The decrease of 3,300 million in investments in WOS is mainly due to redemption of Preference Shares and other investments.

i) Inventories ( in Million)

Particulars 31 Mar 2017 31 Mar 2016 Change absolute Change %
Inventories 8,923 7,342 1,581 21.5

The overall inventory has increased by 1,581 million mainly on account of increase in Hi Tech Agri Input Products during the current year as compared to previous year.

j) Trade Receivables ( in Million)

Particulars 31 Mar 2017 31 Mar 2016 Change absolute Change %
Gross Receivables 16,572 19,388 (2,816) (14.5)
Less: Impairment allowances 1,221 1,402 181 12.9
Net Receivables 15,351 17,986 (2,635) (14.7)

The net receivable was decreased by 14.7% at 15,351 million compared to 17,986 million in the previous year, mainly due to realisation of export receivabl 3,208 million and increase in trade receivables by 392 million the decrease in impairment allowance by 181 million is because of realisation of old outstanding receivables.

k) Short Term Loans and Advances ( in Million)

Particulars 31 Mar 2017 31 Mar 2016 Change absolute Change %
Short Term Loans & Advances 7,001 9,799 (2,798) (28.6)

Short Term Loans & Advances decreased by 2798 million in Current year mainly due to redemption of loans by Subsidiaries and receivables against slump sale.

l) Current Liabilities ( in Million)

Particulars 31 Mar 2017 31 Mar 2016 Change absolute Change %
Current Liabilities (Excluding current maturities of borrowings) 18,086 23,978 (5,892) (24.6)

Current Liabilities decreased by 5,892 million to 18,086 million in current year from 23,978 million in the previous year, mainly due to decrease in current borrowings by 7,427 million, increase in trade payables by 780 million and increase in advances from Customers by 720 million.

m) Long Term Borrowing ( in Million)

Particulars 31 Mar 2017 31 Mar 2016 Change absolute Change %
Long Term Borrowing (including the current maturities) 10,053 14,692 (4,639) (31.6)

*Excludes CCDs issued to investor being treated as equity.

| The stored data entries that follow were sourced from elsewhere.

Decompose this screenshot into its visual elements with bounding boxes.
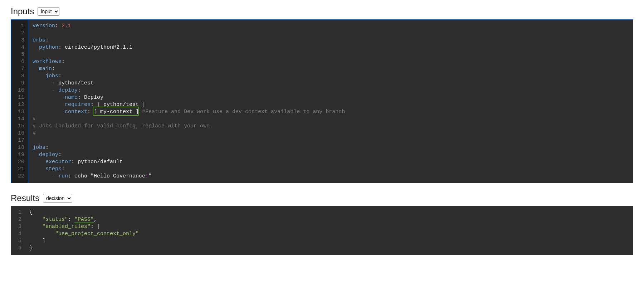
code-line[interactable]: jobs:	[33, 144, 345, 151]
line-number: 14	[14, 116, 24, 123]
line-number: 2	[14, 216, 21, 223]
line-number: 9	[14, 80, 24, 87]
line-number: 7	[14, 65, 24, 73]
code-line[interactable]: - python/test	[33, 80, 345, 87]
inputs-selector[interactable]: input	[38, 7, 59, 16]
code-line[interactable]: orbs:	[33, 37, 345, 44]
code-line[interactable]: {	[29, 209, 139, 216]
code-line[interactable]: python: circleci/python@2.1.1	[33, 44, 345, 51]
line-number: 12	[14, 101, 24, 108]
line-number: 2	[14, 30, 24, 37]
results-code[interactable]: { "status": "PASS", "enabled_rules": [ "…	[25, 206, 143, 255]
code-line[interactable]: "enabled_rules": [	[29, 223, 139, 230]
line-number: 22	[14, 173, 24, 180]
code-line[interactable]	[33, 51, 345, 58]
line-number: 15	[14, 123, 24, 130]
results-editor[interactable]: 123456 { "status": "PASS", "enabled_rule…	[11, 206, 633, 255]
line-number: 1	[14, 209, 21, 216]
code-line[interactable]: }	[29, 245, 139, 252]
code-line[interactable]: #	[33, 130, 345, 137]
line-number: 8	[14, 73, 24, 80]
line-number: 4	[14, 230, 21, 238]
line-number: 6	[14, 245, 21, 252]
code-line[interactable]: main:	[33, 65, 345, 73]
line-number: 11	[14, 94, 24, 101]
code-line[interactable]: name: Deploy	[33, 94, 345, 101]
code-line[interactable]: jobs:	[33, 73, 345, 80]
results-header: Results decision	[11, 193, 633, 203]
line-number: 6	[14, 58, 24, 65]
inputs-gutter: 12345678910111213141516171819202122	[11, 20, 28, 183]
code-line[interactable]: steps:	[33, 166, 345, 173]
results-selector[interactable]: decision	[43, 194, 72, 203]
code-line[interactable]	[33, 30, 345, 37]
code-line[interactable]: executor: python/default	[33, 159, 345, 166]
line-number: 16	[14, 130, 24, 137]
line-number: 3	[14, 37, 24, 44]
line-number: 3	[14, 223, 21, 230]
code-line[interactable]: "use_project_context_only"	[29, 230, 139, 238]
code-line[interactable]: context: [ my-context ] #Feature and Dev…	[33, 108, 345, 116]
code-line[interactable]: ]	[29, 238, 139, 245]
code-line[interactable]: version: 2.1	[33, 23, 345, 30]
inputs-header: Inputs input	[11, 6, 633, 16]
code-line[interactable]: #	[33, 116, 345, 123]
code-line[interactable]: # Jobs included for valid config, replac…	[33, 123, 345, 130]
line-number: 20	[14, 159, 24, 166]
line-number: 21	[14, 166, 24, 173]
inputs-code[interactable]: version: 2.1orbs: python: circleci/pytho…	[28, 20, 349, 183]
line-number: 10	[14, 87, 24, 94]
line-number: 5	[14, 238, 21, 245]
results-title: Results	[11, 193, 39, 203]
code-line[interactable]	[33, 137, 345, 144]
code-line[interactable]: - run: echo "Hello Governance!"	[33, 173, 345, 180]
code-line[interactable]: requires: [ python/test ]	[33, 101, 345, 108]
code-line[interactable]: "status": "PASS",	[29, 216, 139, 223]
line-number: 13	[14, 108, 24, 116]
inputs-title: Inputs	[11, 6, 34, 16]
line-number: 4	[14, 44, 24, 51]
line-number: 17	[14, 137, 24, 144]
code-line[interactable]: workflows:	[33, 58, 345, 65]
line-number: 18	[14, 144, 24, 151]
inputs-editor[interactable]: 12345678910111213141516171819202122 vers…	[11, 19, 633, 183]
line-number: 19	[14, 151, 24, 159]
line-number: 1	[14, 23, 24, 30]
code-line[interactable]: - deploy:	[33, 87, 345, 94]
results-gutter: 123456	[11, 206, 25, 255]
code-line[interactable]: deploy:	[33, 151, 345, 159]
line-number: 5	[14, 51, 24, 58]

The Long Term Borrowing decreased by 4,639 million mainly on account of repayment of long term loans. n) Shareholders Funds ( in Million)

Particulars Equity Capital Share Premium Other Reserves Retained Earnings Total
Balance as on 1st April 2016 953 11,673 6,496 22,496 41,618
a) Allotted during the year 6 153 - - 159
b) Share option outstanding - 30 - - 30
b) Profits for the year - 1,638 1,638
c) Dividend paid (incl. dividend tax) - (290) (290)
d) Adjustments / other comprehensive income - - 79 (69) 10
Sub Total (a to d) 6 183 79 1,279 1,547
Balance as on 31st March 2017 959 11,856 6,575 23,775 43,165

o) Dividend

The Board has proposed to pay dividend on Ordinary Equity Shares and DVR Equity Shares @ 0.75 per share (37.5%) to all eligible Shareholders, subject to approval of Shareholders at the ensuing AGM. The dividend cash-outgo (including dividend tax) would be 433 million as against 287 million in the previous year. The dividend pay-out as percent of Net Profit works out to 26.4% as compared to 46.9% in previous year.

( in Million)

Particulars 2016-17 2015-16 Change absolute Change %
Equity Dividend 360 238 122 50.9

Disclaimer :

The Management cautions that some of the statements above are directional and forward looking and do not represent correctness of the underlying projections as they are dependent on various factors some of which may be outside control of the management.